Without priorities, opportunities are lost

Posted

It’s not just the lack of money that makes it hard to maintain and improve local streets. It’s the waste of time and money on issues of almost zero value.

Two years after closing Adams Street following some minor asphalt damage, the city is convening not one but three public meetings on what to do about it.

Why are we mired in an earnest but misdirected effort to do something of import with one block, selected at random, instead of thinking strategically? Has the city’s Six-Year Transportation Plan been amended to add it?

As a former city planner and longtime bike/pedestrian advocate, I see no need to close this block to motor vehicles.

Meanwhile, key Uptown streets like Lawrence and Tyler remain an obstacle course for people using wheelchairs or walkers. Those who think the 400 block of Adams is a priority ought to buckle into a wheelchair and cross Lawrence at Fillmore to reach the library and learn...there’s a ramp on one end of the crosswalk but not the other. Then head down Lawrence and see what barriers must be overcome at nearly every intersection, 30 years after the Americans with Disabilities Act.

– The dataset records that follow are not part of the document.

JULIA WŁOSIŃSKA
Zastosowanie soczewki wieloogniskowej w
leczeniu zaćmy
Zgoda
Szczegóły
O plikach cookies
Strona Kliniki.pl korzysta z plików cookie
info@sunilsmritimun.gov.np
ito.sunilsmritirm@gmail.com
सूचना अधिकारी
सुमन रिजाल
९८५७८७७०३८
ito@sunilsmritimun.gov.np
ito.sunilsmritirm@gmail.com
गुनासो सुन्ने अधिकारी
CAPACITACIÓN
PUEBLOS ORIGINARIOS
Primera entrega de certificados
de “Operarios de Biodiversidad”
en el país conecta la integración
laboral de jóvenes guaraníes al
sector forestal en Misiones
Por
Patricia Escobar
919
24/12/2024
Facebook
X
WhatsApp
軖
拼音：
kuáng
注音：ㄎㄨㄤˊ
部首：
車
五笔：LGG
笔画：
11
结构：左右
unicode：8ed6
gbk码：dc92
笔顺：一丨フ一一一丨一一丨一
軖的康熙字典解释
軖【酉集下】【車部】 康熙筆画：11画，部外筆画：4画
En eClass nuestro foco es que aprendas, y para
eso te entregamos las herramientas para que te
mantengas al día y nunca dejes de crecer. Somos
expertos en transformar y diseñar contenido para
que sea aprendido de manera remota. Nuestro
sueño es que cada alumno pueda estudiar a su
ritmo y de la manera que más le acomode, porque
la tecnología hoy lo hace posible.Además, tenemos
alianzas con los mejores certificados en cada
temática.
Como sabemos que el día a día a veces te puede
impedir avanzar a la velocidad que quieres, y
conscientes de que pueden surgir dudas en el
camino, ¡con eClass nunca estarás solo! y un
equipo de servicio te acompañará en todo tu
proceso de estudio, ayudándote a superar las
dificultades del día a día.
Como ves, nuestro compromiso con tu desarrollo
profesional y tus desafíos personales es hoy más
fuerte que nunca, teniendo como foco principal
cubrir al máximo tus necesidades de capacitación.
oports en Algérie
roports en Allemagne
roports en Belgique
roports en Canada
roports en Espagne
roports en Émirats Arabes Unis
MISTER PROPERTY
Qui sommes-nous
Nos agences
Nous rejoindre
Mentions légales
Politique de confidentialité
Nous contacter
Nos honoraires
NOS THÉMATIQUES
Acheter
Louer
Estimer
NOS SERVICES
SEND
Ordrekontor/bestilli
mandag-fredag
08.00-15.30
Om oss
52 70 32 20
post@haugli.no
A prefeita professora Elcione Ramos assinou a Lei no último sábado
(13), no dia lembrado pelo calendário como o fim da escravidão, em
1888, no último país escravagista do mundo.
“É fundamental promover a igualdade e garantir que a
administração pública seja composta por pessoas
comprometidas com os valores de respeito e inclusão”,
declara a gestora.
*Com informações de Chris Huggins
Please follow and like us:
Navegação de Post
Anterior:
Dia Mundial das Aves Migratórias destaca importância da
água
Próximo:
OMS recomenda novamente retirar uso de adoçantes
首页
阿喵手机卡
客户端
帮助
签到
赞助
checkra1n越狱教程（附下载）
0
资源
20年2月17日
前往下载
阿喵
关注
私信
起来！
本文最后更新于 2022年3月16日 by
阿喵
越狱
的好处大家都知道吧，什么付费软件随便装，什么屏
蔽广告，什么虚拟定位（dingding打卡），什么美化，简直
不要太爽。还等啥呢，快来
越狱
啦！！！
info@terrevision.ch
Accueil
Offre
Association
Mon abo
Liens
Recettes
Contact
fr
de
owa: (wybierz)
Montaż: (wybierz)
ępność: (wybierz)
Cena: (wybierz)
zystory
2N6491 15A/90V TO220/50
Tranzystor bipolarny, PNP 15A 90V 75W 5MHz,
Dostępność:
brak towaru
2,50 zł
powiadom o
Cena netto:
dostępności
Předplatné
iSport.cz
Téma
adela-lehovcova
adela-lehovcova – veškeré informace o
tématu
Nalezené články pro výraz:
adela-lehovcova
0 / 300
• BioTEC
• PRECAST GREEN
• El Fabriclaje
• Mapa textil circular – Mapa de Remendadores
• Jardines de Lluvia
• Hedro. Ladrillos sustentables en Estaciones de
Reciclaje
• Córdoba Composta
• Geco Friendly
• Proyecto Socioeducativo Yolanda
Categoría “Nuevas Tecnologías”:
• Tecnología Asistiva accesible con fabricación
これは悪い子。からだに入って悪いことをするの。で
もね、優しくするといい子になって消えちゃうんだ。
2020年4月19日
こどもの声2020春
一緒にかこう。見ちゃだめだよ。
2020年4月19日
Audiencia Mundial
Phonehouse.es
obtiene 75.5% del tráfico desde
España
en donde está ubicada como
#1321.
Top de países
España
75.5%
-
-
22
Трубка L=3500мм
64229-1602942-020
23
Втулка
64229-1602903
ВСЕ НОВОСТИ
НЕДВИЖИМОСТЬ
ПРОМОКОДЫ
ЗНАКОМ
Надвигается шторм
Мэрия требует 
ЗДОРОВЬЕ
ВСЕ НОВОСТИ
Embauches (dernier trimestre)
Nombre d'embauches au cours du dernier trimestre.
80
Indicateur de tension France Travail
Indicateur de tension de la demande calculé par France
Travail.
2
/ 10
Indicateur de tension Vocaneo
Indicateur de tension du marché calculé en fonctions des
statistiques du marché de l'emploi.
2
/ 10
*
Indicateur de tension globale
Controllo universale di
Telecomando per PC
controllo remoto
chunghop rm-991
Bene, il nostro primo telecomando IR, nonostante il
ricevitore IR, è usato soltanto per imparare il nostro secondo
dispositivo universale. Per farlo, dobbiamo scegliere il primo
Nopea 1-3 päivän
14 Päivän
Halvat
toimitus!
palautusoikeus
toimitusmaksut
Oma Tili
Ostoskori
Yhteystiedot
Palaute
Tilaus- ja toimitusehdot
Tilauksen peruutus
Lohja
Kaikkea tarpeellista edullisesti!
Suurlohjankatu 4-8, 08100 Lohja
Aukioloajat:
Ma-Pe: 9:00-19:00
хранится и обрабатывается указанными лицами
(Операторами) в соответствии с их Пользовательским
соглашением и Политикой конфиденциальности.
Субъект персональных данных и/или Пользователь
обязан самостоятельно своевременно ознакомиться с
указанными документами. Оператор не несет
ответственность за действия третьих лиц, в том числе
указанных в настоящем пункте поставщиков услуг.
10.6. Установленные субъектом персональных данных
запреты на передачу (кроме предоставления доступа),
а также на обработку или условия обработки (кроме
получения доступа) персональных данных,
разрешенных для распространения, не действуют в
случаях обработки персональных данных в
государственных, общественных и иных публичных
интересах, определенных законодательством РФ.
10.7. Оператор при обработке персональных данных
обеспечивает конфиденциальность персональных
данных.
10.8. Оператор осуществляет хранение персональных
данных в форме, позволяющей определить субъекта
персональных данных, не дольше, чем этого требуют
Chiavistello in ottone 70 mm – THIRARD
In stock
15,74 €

And having spent 13 years managing a downtown parking system in the Bay Area, I’m stunned by the artificial shortage of street parking in downtown and Uptown (e.g., Lawrence from Tyler to Polk). We could gain dozens of spaces by applying a modern standard for street parking without compromising pedestrian or bicycle amenities.

Alas, I remain hopeful after taking City Manager John Mauro on a walking tour of these issues. He’s a smart, caring person who can help us make the best of our limited resources.